Task requirements:
Please retype the data in full, exactly as given.
:: Data for analysis
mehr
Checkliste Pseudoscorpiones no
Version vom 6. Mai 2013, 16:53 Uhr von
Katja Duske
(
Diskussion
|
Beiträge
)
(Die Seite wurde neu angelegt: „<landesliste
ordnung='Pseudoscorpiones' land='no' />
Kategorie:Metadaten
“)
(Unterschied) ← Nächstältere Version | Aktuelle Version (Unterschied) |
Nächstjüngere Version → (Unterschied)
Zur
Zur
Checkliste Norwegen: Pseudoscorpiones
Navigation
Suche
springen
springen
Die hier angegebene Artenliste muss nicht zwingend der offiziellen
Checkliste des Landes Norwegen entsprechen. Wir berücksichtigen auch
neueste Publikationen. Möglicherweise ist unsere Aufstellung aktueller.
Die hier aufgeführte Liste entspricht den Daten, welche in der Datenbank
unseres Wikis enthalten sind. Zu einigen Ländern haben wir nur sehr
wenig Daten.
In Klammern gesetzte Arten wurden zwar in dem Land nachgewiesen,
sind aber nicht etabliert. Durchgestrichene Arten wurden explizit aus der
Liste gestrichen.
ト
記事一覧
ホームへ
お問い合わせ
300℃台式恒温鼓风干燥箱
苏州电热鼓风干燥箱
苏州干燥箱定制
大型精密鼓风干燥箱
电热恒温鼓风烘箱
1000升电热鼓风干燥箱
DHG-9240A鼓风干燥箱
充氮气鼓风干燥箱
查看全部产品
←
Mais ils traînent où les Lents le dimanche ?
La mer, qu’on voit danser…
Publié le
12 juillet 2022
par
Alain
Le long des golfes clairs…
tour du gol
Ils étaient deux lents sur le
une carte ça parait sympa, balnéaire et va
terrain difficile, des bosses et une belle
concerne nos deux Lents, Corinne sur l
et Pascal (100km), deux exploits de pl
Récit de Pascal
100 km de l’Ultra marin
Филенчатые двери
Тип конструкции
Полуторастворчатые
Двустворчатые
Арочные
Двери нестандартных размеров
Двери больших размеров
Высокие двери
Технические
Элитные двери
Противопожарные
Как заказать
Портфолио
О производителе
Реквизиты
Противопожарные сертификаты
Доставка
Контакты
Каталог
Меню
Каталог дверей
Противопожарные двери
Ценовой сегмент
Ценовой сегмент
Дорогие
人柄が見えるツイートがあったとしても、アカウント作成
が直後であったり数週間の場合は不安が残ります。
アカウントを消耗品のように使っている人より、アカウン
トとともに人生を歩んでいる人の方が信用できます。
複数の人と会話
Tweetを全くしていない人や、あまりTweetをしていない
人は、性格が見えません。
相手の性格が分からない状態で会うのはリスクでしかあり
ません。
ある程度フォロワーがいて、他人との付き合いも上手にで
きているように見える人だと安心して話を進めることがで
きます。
::::
Completed exercise:
mehr
Checkliste Pseudoscorpiones no
Version vom 6. Mai 2013, 16:53 Uhr von
Katja Duske
(
Diskussion
|
Beiträge
)
(Die Seite wurde neu angelegt: „<landesliste
ordnung='Pseudoscorpiones' land='no' />
Kategorie:Metadaten
“)
(Unterschied) ← Nächstältere Version | Aktuelle Version (Unterschied) |
Nächstjüngere Version → (Unterschied)
Zur
Zur
Checkliste Norwegen: Pseudoscorpiones
Navigation
Suche
springen
springen
Die hier angegebene Artenliste muss nicht zwingend der offiziellen
Checkliste des Landes Norwegen entsprechen. Wir berücksichtigen auch
neueste Publikationen. Möglicherweise ist unsere Aufstellung aktueller.
Die hier aufgeführte Liste entspricht den Daten, welche in der Datenbank
unseres Wikis enthalten sind. Zu einigen Ländern haben wir nur sehr
wenig Daten.
In Klammern gesetzte Arten wurden zwar in dem Land nachgewiesen,
sind aber nicht etabliert. Durchgestrichene Arten wurden explizit aus der
Liste gestrichen.
ト
記事一覧
ホームへ
お問い合わせ
300℃台式恒温鼓风干燥箱
苏州电热鼓风干燥箱
苏州干燥箱定制
大型精密鼓风干燥箱
电热恒温鼓风烘箱
1000升电热鼓风干燥箱
DHG-9240A鼓风干燥箱
充氮气鼓风干燥箱
查看全部产品
←
Mais ils traînent où les Lents le dimanche ?
La mer, qu’on voit danser…
Publié le
12 juillet 2022
par
Alain
Le long des golfes clairs…
tour du gol
Ils étaient deux lents sur le
une carte ça parait sympa, balnéaire et va
terrain difficile, des bosses et une belle
concerne nos deux Lents, Corinne sur l
et Pascal (100km), deux exploits de pl
Récit de Pascal
100 km de l’Ultra marin
Филенчатые двери
Тип конструкции
Полуторастворчатые
Двустворчатые
Арочные
Двери нестандартных размеров
Двери больших размеров
Высокие двери
Технические
Элитные двери
Противопожарные
Как заказать
Портфолио
О производителе
Реквизиты
Противопожарные сертификаты
Доставка
Контакты
Каталог
Меню
Каталог дверей
Противопожарные двери
Ценовой сегмент
Ценовой сегмент
Дорогие
人柄が見えるツイートがあったとしても、アカウント作成
が直後であったり数週間の場合は不安が残ります。
アカウントを消耗品のように使っている人より、アカウン
トとともに人生を歩んでいる人の方が信用できます。
複数の人と会話
Tweetを全くしていない人や、あまりTweetをしていない
人は、性格が見えません。
相手の性格が分からない状態で会うのはリスクでしかあり
ません。
ある程度フォロワーがいて、他人との付き合いも上手にで
きているように見える人だと安心して話を進めることがで
きます。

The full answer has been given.